Try it ▸ Set down, character for character, everything in the records below from the line holding "Treballadores per compte aliè efectades" down to the line holding "Treballadora per compte aliè afectada", and no other line.

Data to use ▸
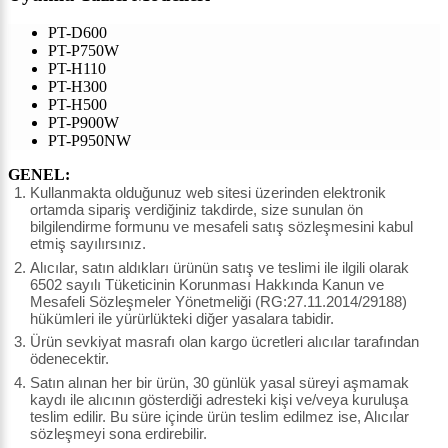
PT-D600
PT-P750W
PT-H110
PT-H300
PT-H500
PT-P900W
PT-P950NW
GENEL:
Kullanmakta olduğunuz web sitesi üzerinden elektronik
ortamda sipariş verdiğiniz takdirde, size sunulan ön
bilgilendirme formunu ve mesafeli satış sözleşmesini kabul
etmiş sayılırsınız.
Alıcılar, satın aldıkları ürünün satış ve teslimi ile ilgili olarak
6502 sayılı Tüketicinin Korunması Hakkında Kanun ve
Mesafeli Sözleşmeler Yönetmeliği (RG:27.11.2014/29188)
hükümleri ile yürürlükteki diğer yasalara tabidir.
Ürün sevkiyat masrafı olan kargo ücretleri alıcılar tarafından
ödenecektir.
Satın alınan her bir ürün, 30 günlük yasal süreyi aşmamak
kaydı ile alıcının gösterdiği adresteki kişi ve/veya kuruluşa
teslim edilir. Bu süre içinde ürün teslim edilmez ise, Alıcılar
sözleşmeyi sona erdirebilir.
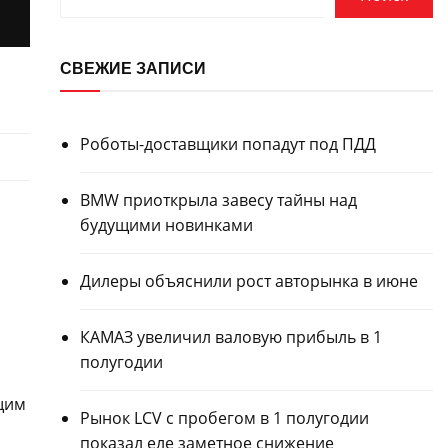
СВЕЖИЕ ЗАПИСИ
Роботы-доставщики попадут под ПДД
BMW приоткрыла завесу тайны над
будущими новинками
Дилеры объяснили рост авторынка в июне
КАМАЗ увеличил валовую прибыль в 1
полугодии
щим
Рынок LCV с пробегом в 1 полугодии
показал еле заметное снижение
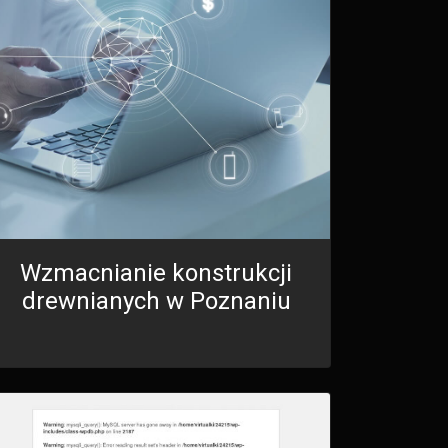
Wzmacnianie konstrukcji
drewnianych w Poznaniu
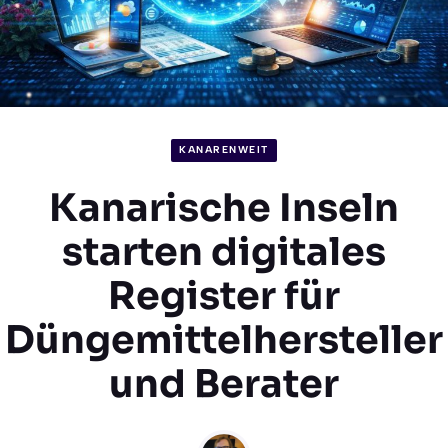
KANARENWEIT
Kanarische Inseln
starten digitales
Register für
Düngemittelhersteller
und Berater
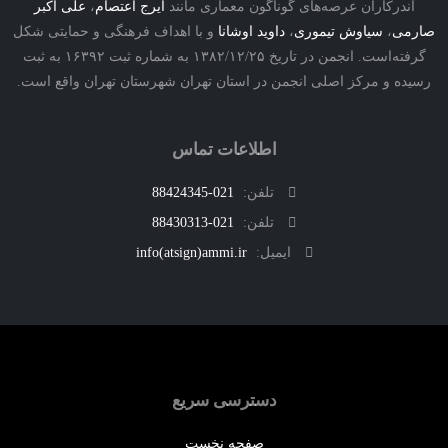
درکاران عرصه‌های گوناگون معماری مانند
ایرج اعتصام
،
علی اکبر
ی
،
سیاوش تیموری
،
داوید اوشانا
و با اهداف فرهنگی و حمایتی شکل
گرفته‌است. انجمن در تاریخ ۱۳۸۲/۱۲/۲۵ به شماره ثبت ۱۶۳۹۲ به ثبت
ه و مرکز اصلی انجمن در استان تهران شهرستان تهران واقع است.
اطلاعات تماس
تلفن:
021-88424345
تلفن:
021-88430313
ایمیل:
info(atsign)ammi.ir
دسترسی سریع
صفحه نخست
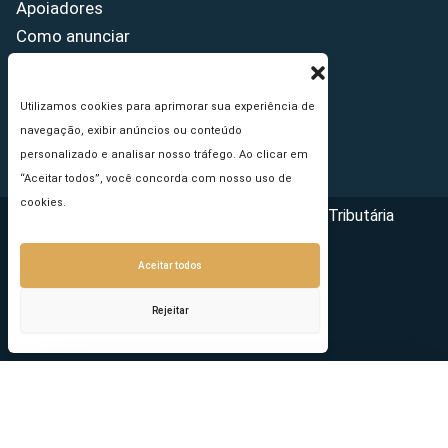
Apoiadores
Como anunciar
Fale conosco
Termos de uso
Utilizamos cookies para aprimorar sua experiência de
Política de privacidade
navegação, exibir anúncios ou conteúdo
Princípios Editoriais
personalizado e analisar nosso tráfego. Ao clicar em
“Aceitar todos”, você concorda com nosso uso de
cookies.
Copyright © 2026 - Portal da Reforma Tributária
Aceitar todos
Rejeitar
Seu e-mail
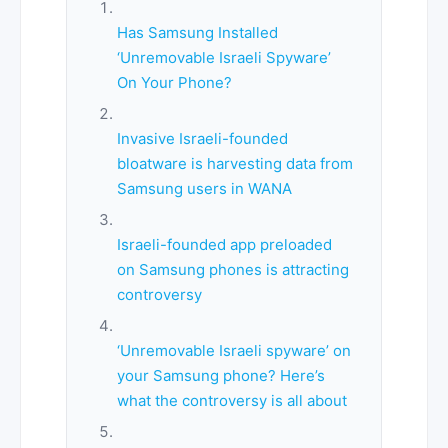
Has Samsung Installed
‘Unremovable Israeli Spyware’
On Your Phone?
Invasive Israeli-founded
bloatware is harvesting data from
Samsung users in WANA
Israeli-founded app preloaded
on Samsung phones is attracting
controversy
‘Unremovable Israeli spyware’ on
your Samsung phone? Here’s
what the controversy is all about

==

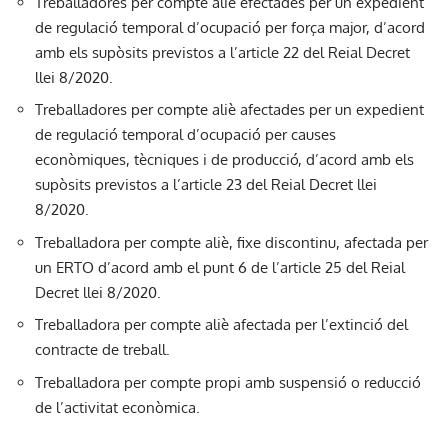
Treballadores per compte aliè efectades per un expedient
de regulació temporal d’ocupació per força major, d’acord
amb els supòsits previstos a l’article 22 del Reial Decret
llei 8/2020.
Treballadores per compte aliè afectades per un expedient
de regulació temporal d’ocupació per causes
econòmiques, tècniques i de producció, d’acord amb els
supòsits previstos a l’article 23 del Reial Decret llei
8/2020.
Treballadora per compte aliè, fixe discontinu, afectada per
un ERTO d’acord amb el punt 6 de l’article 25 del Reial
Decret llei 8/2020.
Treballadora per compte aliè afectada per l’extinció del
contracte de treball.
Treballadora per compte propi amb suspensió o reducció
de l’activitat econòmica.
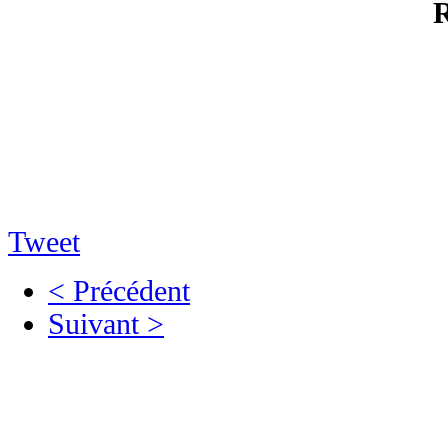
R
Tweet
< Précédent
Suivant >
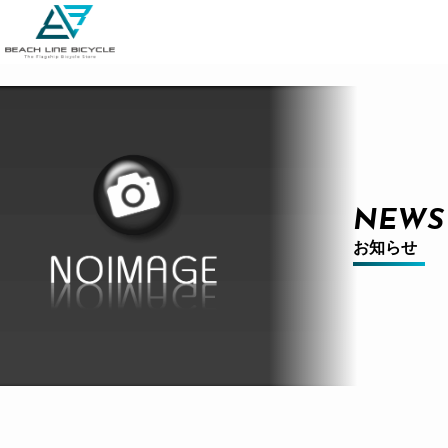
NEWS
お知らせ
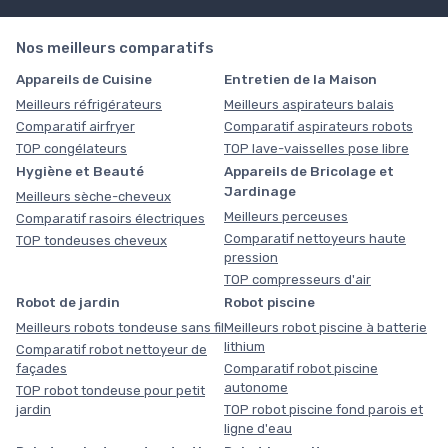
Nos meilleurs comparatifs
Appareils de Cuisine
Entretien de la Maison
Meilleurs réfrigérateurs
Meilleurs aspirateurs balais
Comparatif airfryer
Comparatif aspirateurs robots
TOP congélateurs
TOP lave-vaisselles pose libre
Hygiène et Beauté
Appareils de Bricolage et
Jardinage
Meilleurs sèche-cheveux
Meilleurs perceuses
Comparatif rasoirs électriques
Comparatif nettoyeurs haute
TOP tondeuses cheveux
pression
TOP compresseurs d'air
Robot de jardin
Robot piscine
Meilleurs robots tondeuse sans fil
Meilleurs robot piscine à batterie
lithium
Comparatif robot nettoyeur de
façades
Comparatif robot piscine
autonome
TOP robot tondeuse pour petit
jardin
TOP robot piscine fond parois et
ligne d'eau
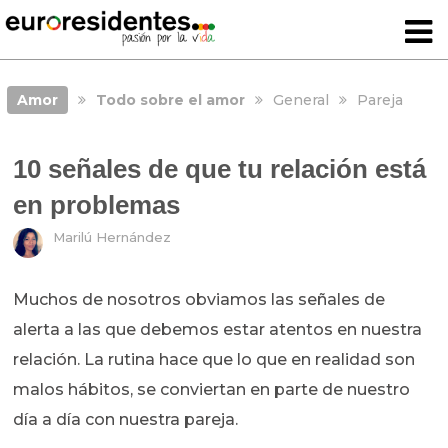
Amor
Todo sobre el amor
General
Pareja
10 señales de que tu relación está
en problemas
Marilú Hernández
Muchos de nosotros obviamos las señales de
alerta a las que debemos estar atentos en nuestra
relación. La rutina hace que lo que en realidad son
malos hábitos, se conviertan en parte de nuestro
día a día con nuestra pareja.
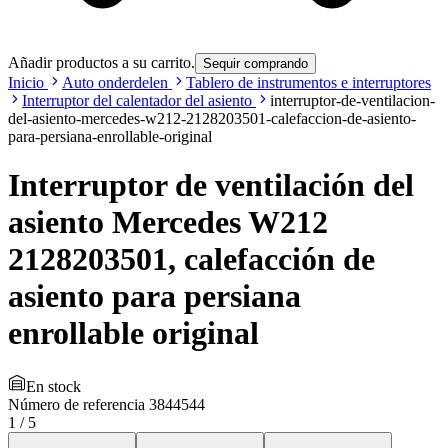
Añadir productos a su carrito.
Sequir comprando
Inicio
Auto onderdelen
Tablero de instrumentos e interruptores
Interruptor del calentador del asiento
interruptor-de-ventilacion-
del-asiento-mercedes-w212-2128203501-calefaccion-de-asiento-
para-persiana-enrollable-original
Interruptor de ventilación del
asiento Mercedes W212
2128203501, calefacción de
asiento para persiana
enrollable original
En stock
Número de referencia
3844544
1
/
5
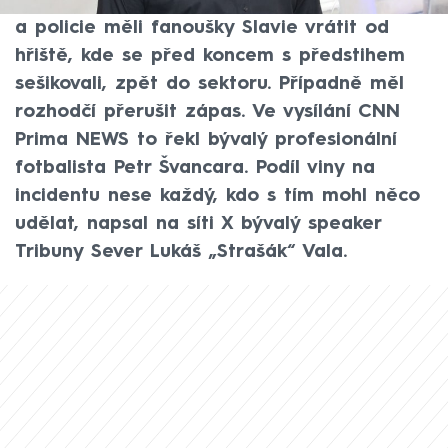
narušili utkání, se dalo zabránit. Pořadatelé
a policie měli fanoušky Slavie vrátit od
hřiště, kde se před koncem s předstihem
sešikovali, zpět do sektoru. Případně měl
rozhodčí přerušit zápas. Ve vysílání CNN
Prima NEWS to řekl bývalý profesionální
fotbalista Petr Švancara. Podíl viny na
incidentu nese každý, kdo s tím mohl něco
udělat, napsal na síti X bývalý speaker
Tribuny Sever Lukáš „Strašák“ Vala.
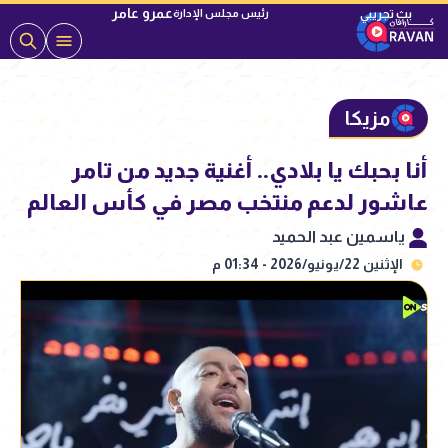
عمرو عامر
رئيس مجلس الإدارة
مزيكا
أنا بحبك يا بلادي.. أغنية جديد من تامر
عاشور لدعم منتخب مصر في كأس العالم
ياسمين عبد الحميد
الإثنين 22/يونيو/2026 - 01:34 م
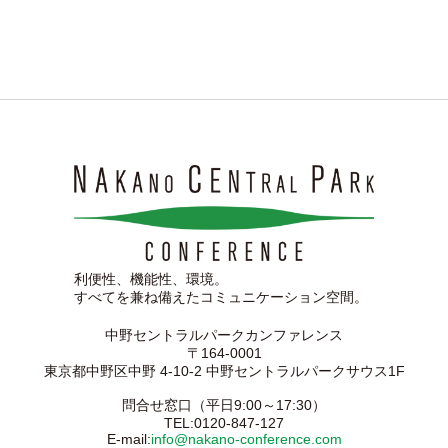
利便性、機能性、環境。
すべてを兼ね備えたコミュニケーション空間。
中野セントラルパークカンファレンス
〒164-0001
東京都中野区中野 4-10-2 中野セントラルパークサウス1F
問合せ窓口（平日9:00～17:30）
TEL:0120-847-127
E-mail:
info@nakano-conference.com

Result for this task ▸
Treballadores per compte aliè efectades per un expedient
de regulació temporal d’ocupació per força major, d’acord
amb els supòsits previstos a l’article 22 del Reial Decret
llei 8/2020.
Treballadores per compte aliè afectades per un expedient
de regulació temporal d’ocupació per causes
econòmiques, tècniques i de producció, d’acord amb els
supòsits previstos a l’article 23 del Reial Decret llei
8/2020.
Treballadora per compte aliè, fixe discontinu, afectada per
un ERTO d’acord amb el punt 6 de l’article 25 del Reial
Decret llei 8/2020.
Treballadora per compte aliè afectada per l’extinció del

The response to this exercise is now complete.